*** Opening of STUDY MATERIAL ***
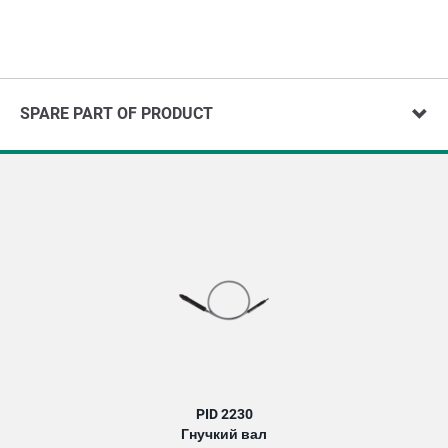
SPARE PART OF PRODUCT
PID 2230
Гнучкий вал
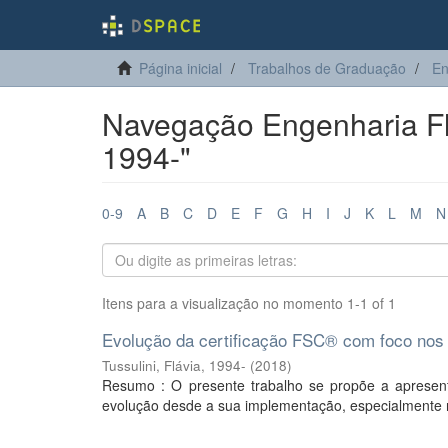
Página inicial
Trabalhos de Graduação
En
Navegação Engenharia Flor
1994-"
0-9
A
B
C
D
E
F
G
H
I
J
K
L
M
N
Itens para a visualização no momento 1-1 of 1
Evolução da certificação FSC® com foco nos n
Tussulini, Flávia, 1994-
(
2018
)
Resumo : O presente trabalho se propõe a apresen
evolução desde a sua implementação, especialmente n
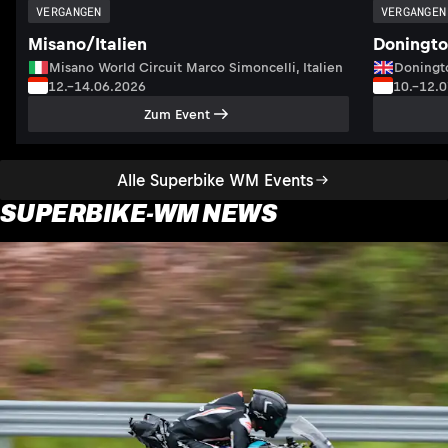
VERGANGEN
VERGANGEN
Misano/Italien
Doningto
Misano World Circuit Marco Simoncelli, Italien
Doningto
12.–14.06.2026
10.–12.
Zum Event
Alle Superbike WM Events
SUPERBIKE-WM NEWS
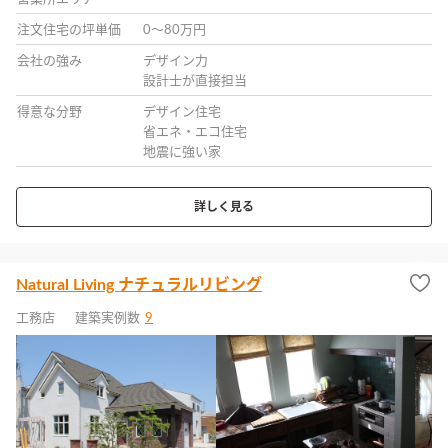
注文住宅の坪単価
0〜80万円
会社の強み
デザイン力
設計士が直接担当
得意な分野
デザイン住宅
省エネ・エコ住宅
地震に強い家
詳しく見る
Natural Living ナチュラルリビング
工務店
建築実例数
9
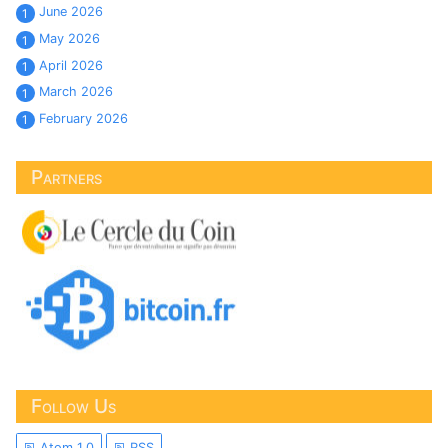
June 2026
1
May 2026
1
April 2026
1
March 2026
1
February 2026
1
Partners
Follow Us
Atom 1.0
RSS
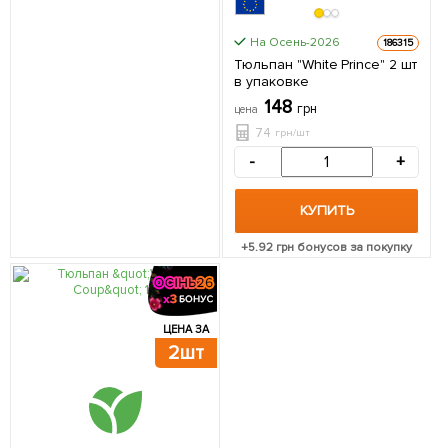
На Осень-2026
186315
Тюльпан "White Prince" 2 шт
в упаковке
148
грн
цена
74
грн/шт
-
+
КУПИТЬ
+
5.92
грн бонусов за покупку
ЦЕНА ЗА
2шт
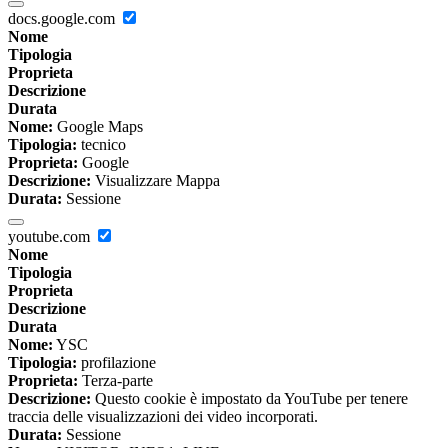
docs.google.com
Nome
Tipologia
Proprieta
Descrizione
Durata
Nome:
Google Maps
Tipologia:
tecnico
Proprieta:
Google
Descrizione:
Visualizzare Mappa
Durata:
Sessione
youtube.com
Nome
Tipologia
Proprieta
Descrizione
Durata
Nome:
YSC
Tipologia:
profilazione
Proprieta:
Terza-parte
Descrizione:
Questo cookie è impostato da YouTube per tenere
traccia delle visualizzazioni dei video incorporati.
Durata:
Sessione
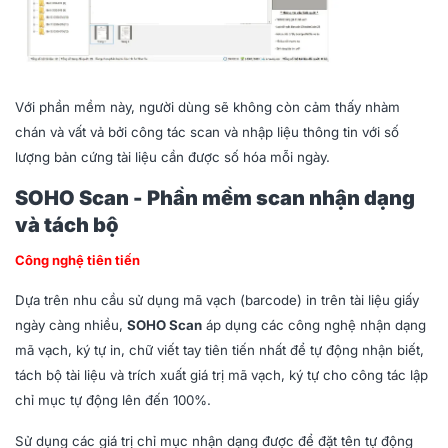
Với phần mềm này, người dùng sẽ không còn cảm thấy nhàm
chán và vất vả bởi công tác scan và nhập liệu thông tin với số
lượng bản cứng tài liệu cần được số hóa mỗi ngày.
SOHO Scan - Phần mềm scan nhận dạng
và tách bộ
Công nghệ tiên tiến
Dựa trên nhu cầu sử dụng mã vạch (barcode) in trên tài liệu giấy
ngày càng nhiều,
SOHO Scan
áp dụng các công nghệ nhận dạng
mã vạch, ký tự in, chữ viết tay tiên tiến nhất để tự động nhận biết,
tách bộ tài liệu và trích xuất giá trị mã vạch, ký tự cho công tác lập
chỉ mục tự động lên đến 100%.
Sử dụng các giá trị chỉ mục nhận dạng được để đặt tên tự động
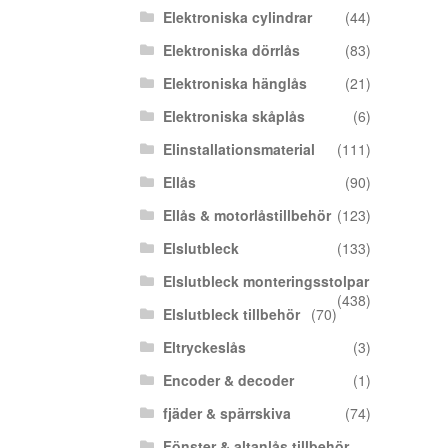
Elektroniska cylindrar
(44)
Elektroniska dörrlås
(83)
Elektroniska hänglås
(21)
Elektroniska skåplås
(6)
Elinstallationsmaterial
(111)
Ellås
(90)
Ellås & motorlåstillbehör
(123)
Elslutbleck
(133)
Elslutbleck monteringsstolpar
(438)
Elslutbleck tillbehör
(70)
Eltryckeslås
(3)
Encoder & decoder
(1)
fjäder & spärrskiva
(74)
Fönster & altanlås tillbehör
*** Close of STUDY MATERIAL ***
Pull every line with the string "được" from the data above.

lượng bản cứng tài liệu cần được số hóa mỗi ngày.
Sử dụng các giá trị chỉ mục nhận dạng được để đặt tên tự động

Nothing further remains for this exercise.